Figure 4. Ldb3 is aberrantly spliced in Mbnl3^ΔE2 hearts.

(a) Alternative splicing was analyzed for Ldb3 and Tnnt2 in 11 months male Mbnl3^+/+ (n = 3) and 11 month male Mbnl3^ΔE2 (n = 3) hearts by RT-PCR. Band intensities were quantified by densitometry. Ldb3 exon 11 inclusion in Mbnl3^ΔE2 was significantly decreased when compared to Mbnl3^+/+ hearts.
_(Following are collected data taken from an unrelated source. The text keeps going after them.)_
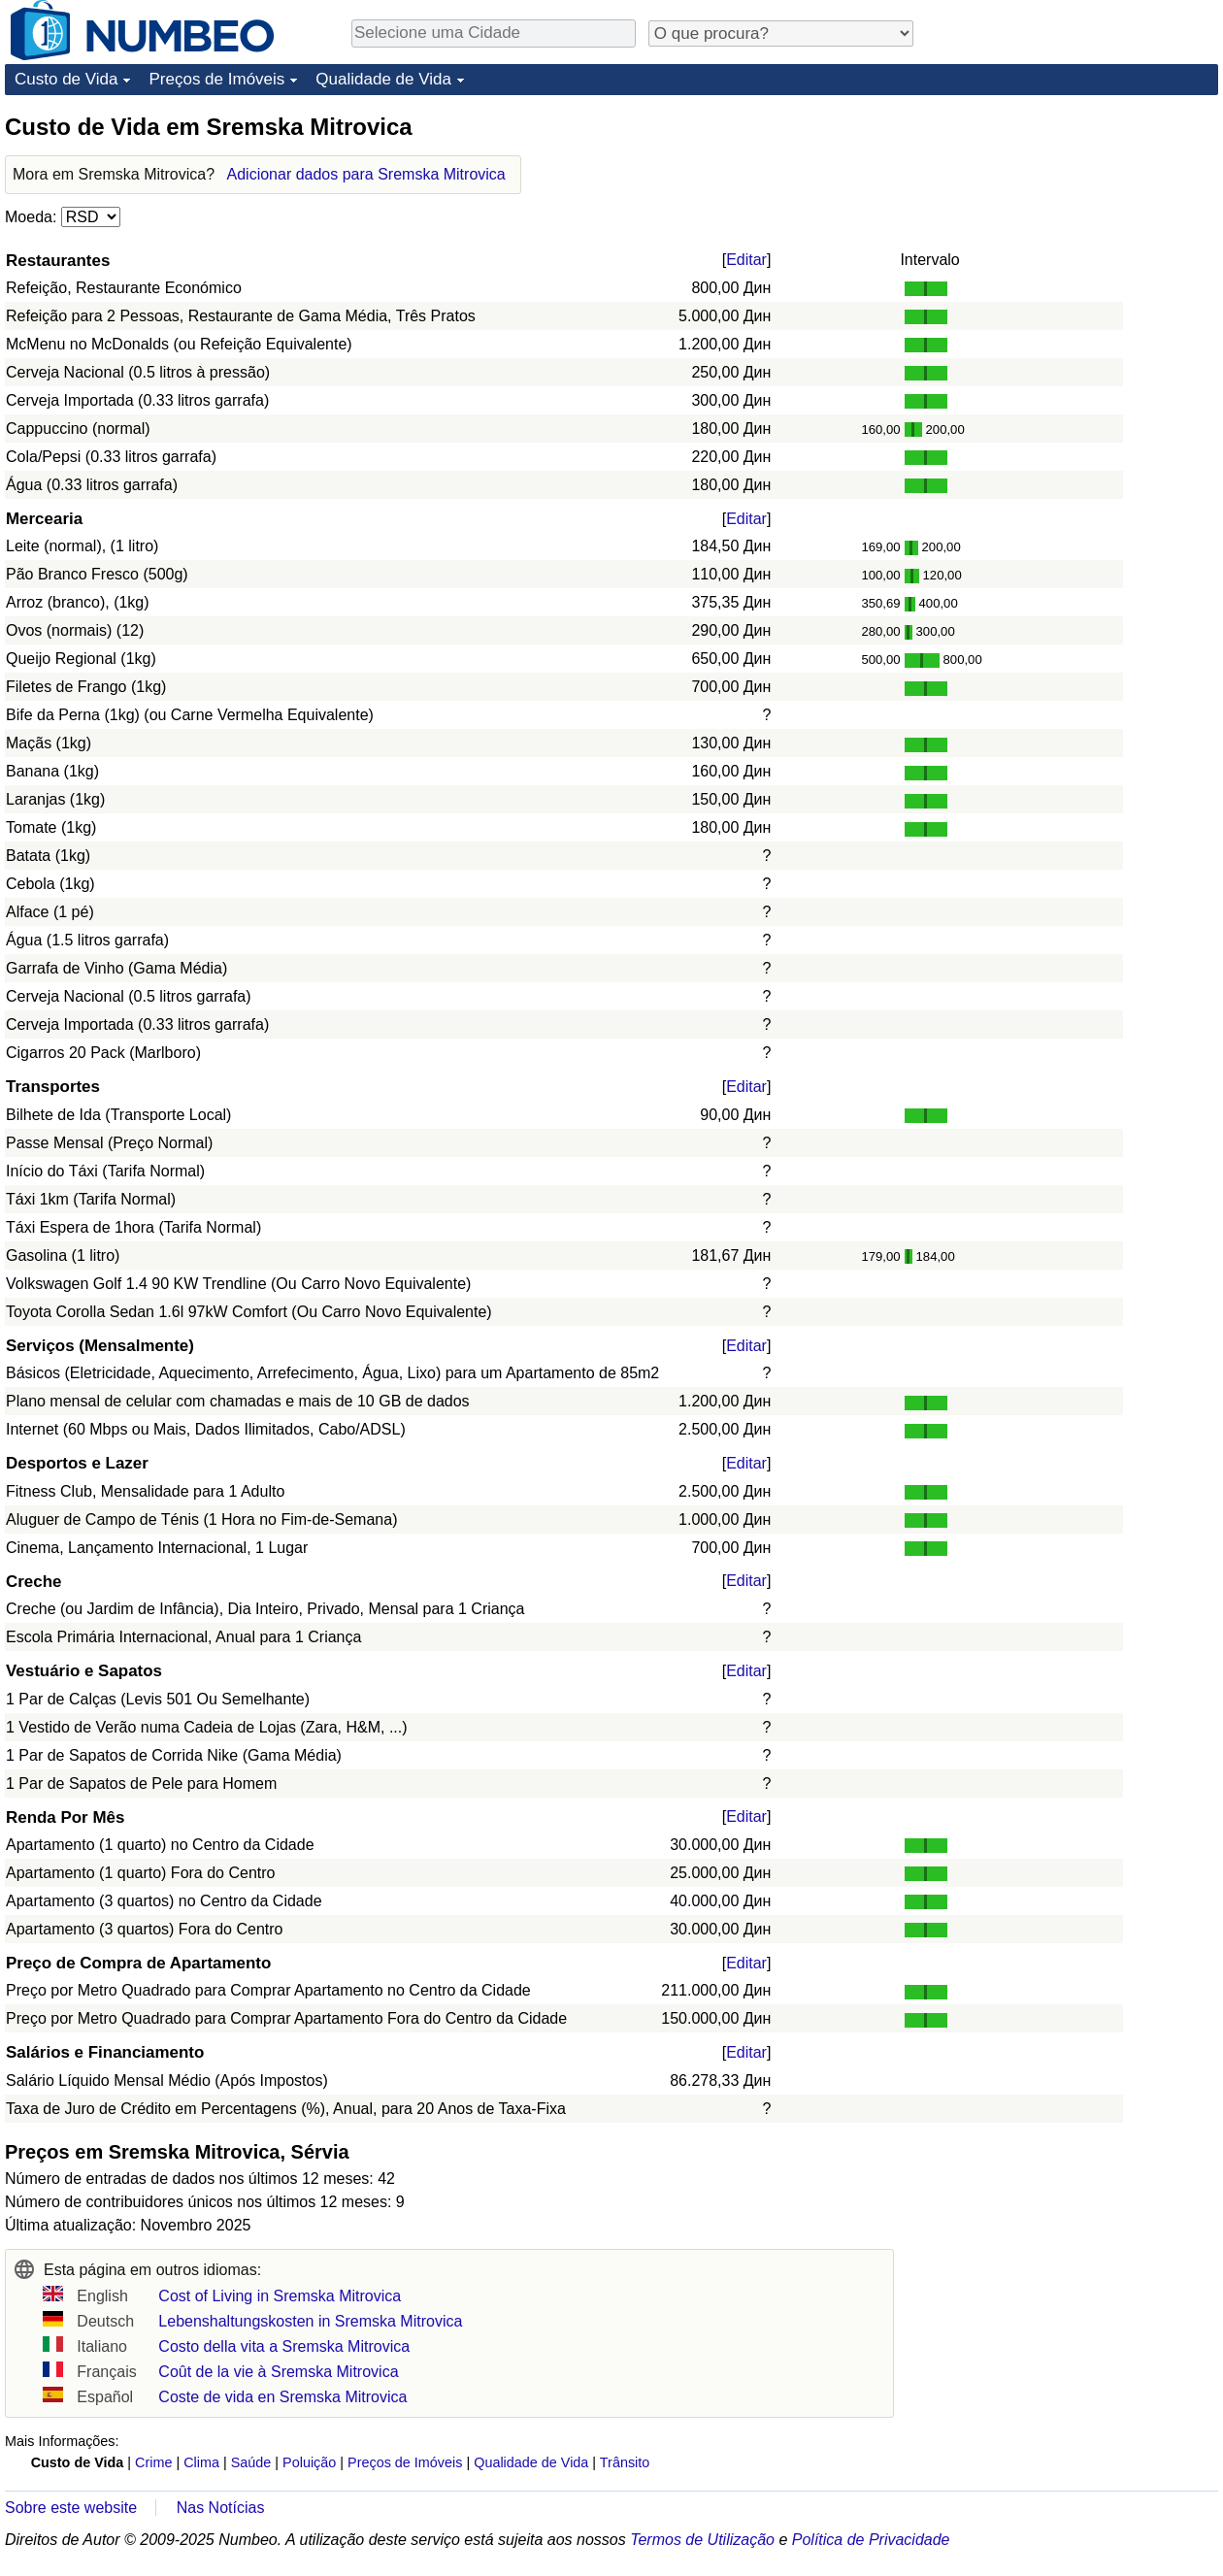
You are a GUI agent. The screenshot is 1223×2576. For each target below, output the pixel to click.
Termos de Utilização (702, 2539)
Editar (746, 259)
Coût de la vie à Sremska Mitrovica (278, 2371)
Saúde (251, 2462)
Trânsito (624, 2462)
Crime (153, 2462)
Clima (201, 2462)
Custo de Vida (66, 79)
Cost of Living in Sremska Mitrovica (279, 2296)
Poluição (309, 2462)
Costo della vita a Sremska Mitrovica (284, 2346)
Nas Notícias (221, 2507)
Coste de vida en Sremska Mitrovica (282, 2397)
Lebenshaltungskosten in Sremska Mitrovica (310, 2321)
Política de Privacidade (871, 2539)
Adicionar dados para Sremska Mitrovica (366, 174)
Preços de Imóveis (216, 79)
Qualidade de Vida (383, 79)
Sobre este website (71, 2507)
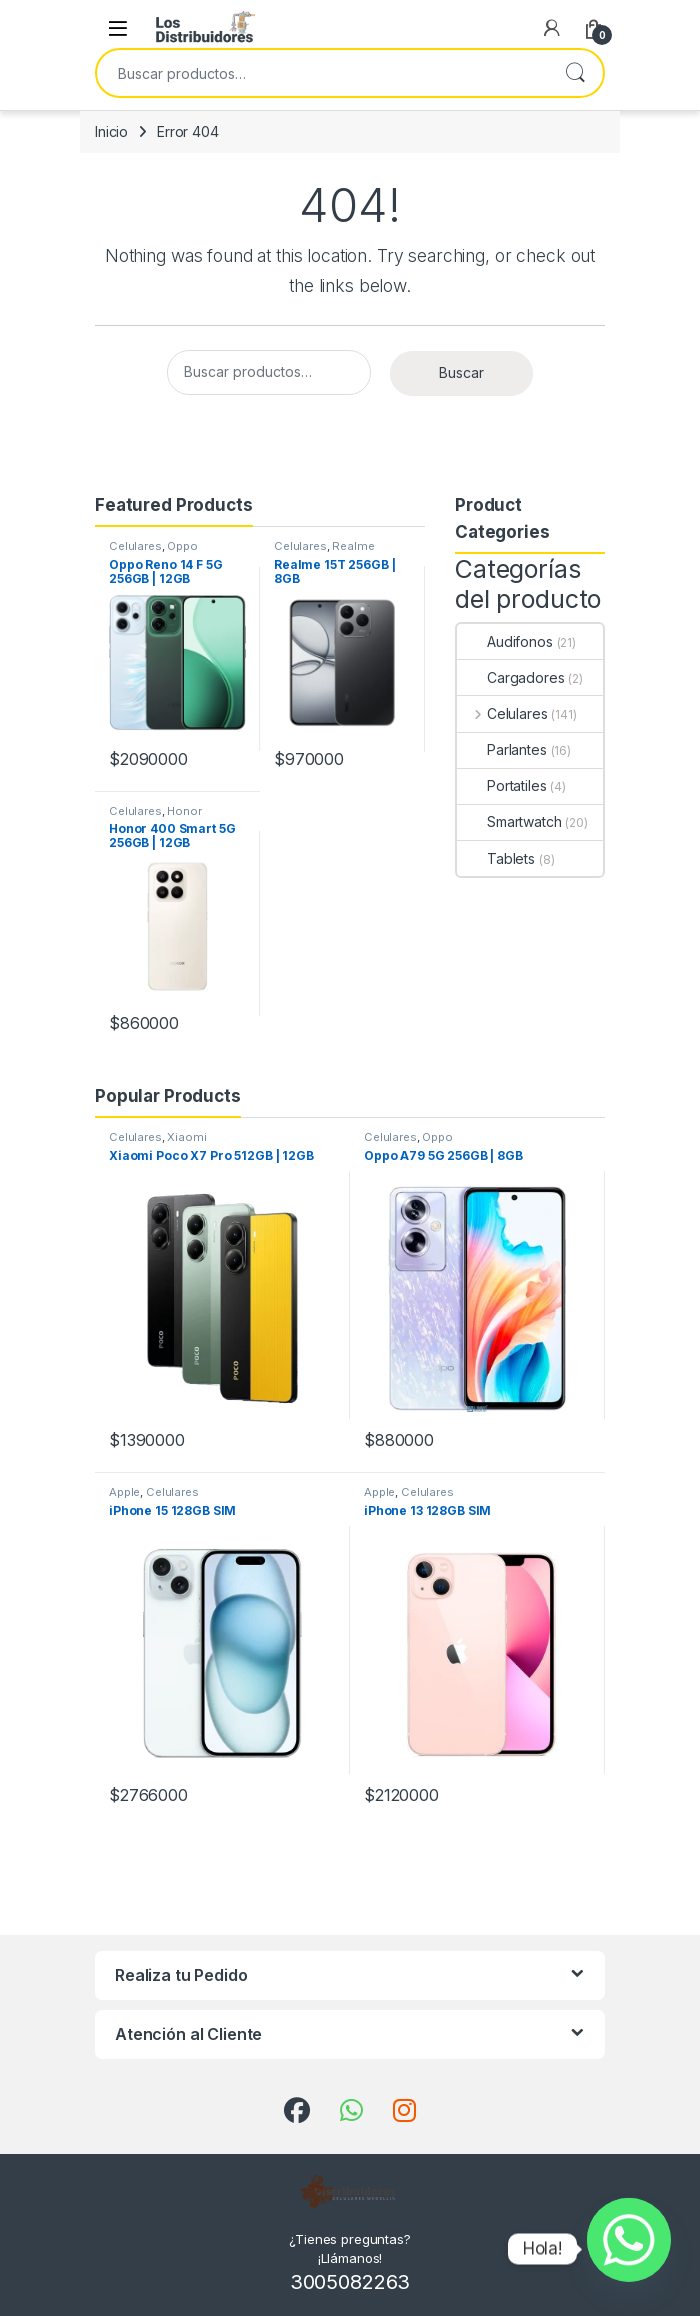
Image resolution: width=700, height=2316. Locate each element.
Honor (184, 811)
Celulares (135, 546)
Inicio (111, 131)
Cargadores (511, 677)
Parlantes (502, 749)
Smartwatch (509, 821)
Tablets (496, 858)
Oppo (182, 546)
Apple (124, 1492)
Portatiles (502, 785)
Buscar (575, 73)
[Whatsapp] (629, 2249)
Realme (353, 546)
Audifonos (505, 641)
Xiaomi (186, 1137)
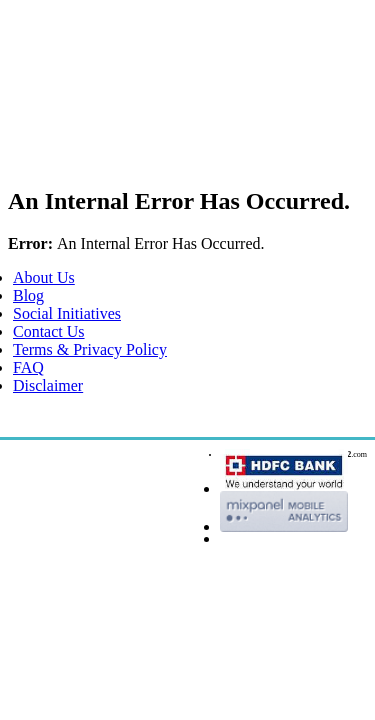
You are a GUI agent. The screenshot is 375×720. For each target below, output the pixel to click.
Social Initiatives (67, 313)
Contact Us (49, 331)
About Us (44, 277)
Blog (28, 295)
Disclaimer (48, 385)
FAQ (28, 367)
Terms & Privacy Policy (90, 349)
Tnnt2 exon 4 + 5 inclusion was not significantly different in Mbnl3^+/+ and Mbnl3^ΔE2 hearts. Exon numbers and expected band sizes are indicated. The alternatively spliced exon is shown as a gray box. Exon numbers are annotated based on Refseq from UCSC genome browser (NCBI37/mm9). Data are standard error of mean. (b) Expression levels of the alternatively spliced and the constitutive exons of Ldb3 andTnnt2 were quantitated by qPCR using exon-exon boundary spanning primers specific to Ldb3 exon 11 (exons 11–12), and Tnnt2 exon 4 + 5 (exon 3–6) and the constitutive exons (exon 16–17 for Ldb3; exon 7–9 for Tnnt2). Expression levels of each alternatively spliced exon was normalized to that of the corresponding constitutive exon. Relative Ldb3 exon 11 inclusion in Mbnl3^ΔE2 hearts is significantly decreased when compared to Mbnl3^+/+ hearts. Relative Tnnt2 exon 4 + 5 inclusion is not significantly different in Mbnl3^+/+ and Mbnl3^ΔE2 hearts. Data are standard error of mean (n = 3 mice for each genotype, each sample was repeated in triplicate).